Valor Econômico
Só estabilizar a relação dívida/PIB é uma
péssima gestão de risco, diz Arminio
A guerra contra a inflação será mais longa
e mais custosa do que se imagina. A convergência das expectativas de inflação
para a meta de 3,5% poderá ocorrer só lá por 2024, elevando-se, aí, o tempo de
juros altos necessário para domar os preços. A taxa de juros para este ano está
em 8,5%. A curva cai um pouco e fica em torno de 6% ao ano a perder de vista.
“Isso cria um problema potencialmente muito
sério. Corre-se o risco de adquirir uma inércia que há tempos não víamos”,
alerta o ex-presidente do Banco Central Arminio Fraga, sócio-fundador da Gávea
Investimentos.
À pergunta sobre quando ele acredita que a taxa de inflação vai poder estar ancorada na meta de 3,5%, Armínio não arrisca uma resposta. “Qualquer coisa que eu fale tem uma dose de subjetividade, não tem um modelo que resolva isso com tanta incerteza no horizonte: ano de eleição, incerteza sobre o que a futura administração vai fazer. E a economia teve uma reação no primeiro trimestre, mas a expectativa é que a política monetária faça o efeito que ela foi desenhada para fazer, que é dar uma segurada na economia, o que cria um ambiente político e social tenso.”
Ao ser confrontado com uma estimativa de
que isso só ocorra entre meados do ano que vem e 2024, ele comenta: “É.
Exatamente”.
Diferentemente do que ocorre na economia
americana, superaquecida e com inflação ao redor de 8%, aqui as variáveis reais
não apontam para um aquecimento. É preciso, portanto, perguntar do que se trata
(esse aumento geral de preços). Segundo ele, a resposta está na outra faceta da
inflação. “Em última instância a inflação espelha a confiança na economia, no
Estado, no governo. Esse é um espaço muito mais perigoso, que anda meio
esquecido”, indica ele.
Trata-se, então, da dominância fiscal, que
ocorre em países em que a dívida é alta e o custo de rolagem também. Nesse
caso, a elevação da taxa de juros piora a percepção de risco dos investidores
quanto à real capacidade do governo de honrá-la.

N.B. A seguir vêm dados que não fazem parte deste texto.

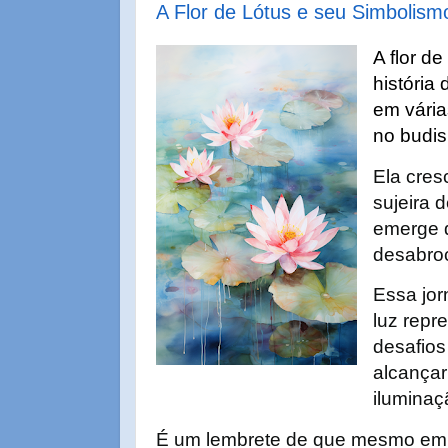
A Flor de Lótus e seu Simbolism
A flor d
história
em vária
no budi
Ela cres
sujeira 
emerge 
desabroc
Essa jor
luz repr
desafios
alcançar
iluminaç
É um lembrete de que mesmo em 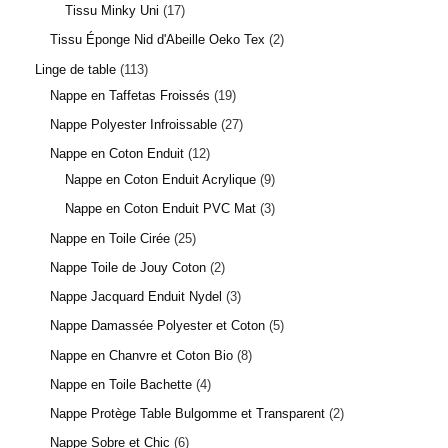
Tissu Minky Uni
17
Tissu Éponge Nid d'Abeille Oeko Tex
2
Linge de table
113
Nappe en Taffetas Froissés
19
Nappe Polyester Infroissable
27
Nappe en Coton Enduit
12
Nappe en Coton Enduit Acrylique
9
Nappe en Coton Enduit PVC Mat
3
Nappe en Toile Cirée
25
Nappe Toile de Jouy Coton
2
Nappe Jacquard Enduit Nydel
3
Nappe Damassée Polyester et Coton
5
Nappe en Chanvre et Coton Bio
8
Nappe en Toile Bachette
4
Nappe Protège Table Bulgomme et Transparent
2
Nappe Sobre et Chic
6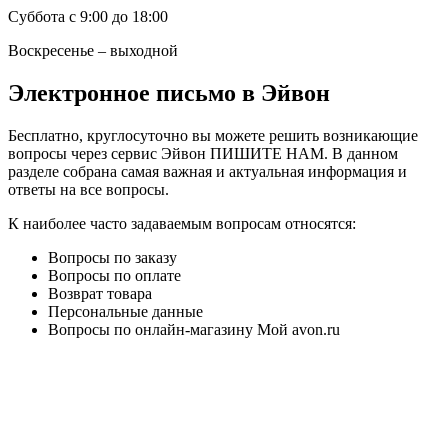
Суббота с 9:00 до 18:00
Воскресенье – выходной
Электронное письмо в Эйвон
Бесплатно, круглосуточно вы можете решить возникающие
вопросы через сервис Эйвон ПИШИТЕ НАМ. В данном
разделе собрана самая важная и актуальная информация и
ответы на все вопросы.
К наиболее часто задаваемым вопросам относятся:
Вопросы по заказу
Вопросы по оплате
Возврат товара
Персональные данные
Вопросы по онлайн-магазину Мой avon.ru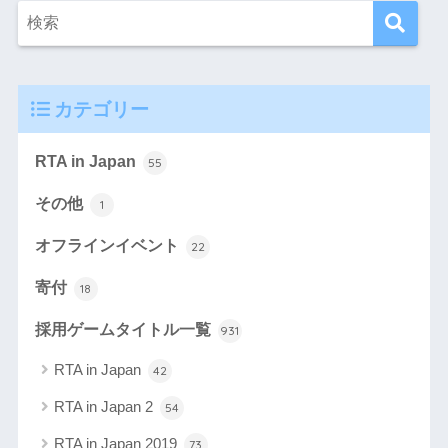
カテゴリー
RTA in Japan
55
その他
1
オフラインイベント
22
寄付
18
採用ゲームタイトル一覧
931
RTA in Japan
42
RTA in Japan 2
54
RTA in Japan 2019
73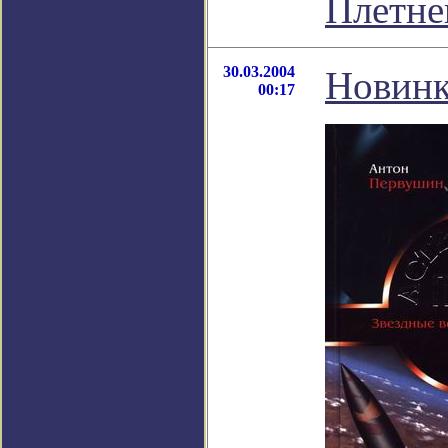
Плетне
30.03.2004
Новинк
00:17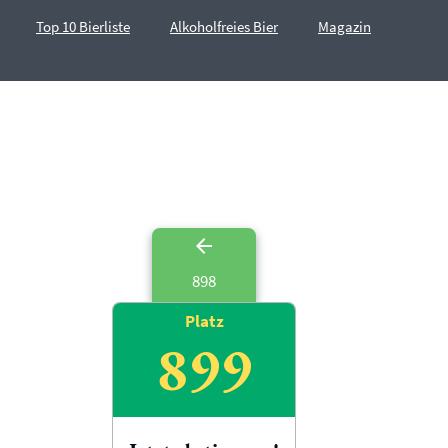
Top 10 Bierliste
Alkoholfreies Bier
Magazin
898
Platz
899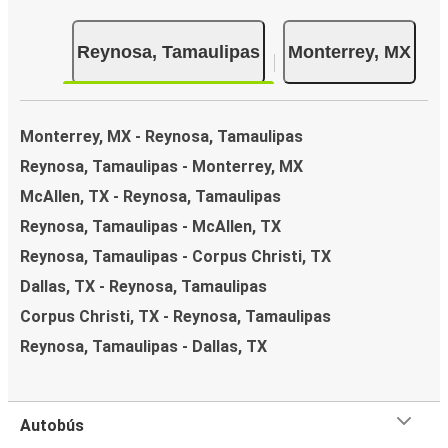
Reynosa, Tamaulipas
Monterrey, MX
Monterrey, MX - Reynosa, Tamaulipas
Reynosa, Tamaulipas - Monterrey, MX
McAllen, TX - Reynosa, Tamaulipas
Reynosa, Tamaulipas - McAllen, TX
Reynosa, Tamaulipas - Corpus Christi, TX
Dallas, TX - Reynosa, Tamaulipas
Corpus Christi, TX - Reynosa, Tamaulipas
Reynosa, Tamaulipas - Dallas, TX
Autobús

Arminio traça o roteiro do que costuma
acontecer nesses casos.
“Nós vimos até a taxa de câmbio um pouco
como espelho desse tema. O câmbio é um canal de transmissão forte quando se tem
dúvidas quanto à credibilidade do emissor.”
Em um segundo momento pode ocorrer uma
situação mais grave -“não estou prevendo isso para o Brasil, mas o enredo é
esse”, diz -, em que a oferta começa a se contrair. Essa é uma situação que acontece
quando começa a se pensar em congelamento, tabelamento de preços, manipulações
de toda a sorte. Isso desorganiza a economia e entra-se em um quadro
venezuelano, mais grave ainda.
É importante que se diga que, em todas
essas áreas o Brasil tem fragilidades. O país entra neste período com uma taxa
de inflação, implícita nas NTN-Bs acima de 6% ao ano. “Isso representa um
desafio bem complexo”, segundo ele.
Alguma contenção fiscal vem ocorrendo mais
recentemente, mas não na dosagem necessária - “é preciso reconhecer que é
difícil”, assinala Arminio -e não de forma sustentável.
“Eu tenho defendido a tese de que o ajuste
fiscal necessário no Brasil é maior do que o que cuida da relação dívida/PIB.”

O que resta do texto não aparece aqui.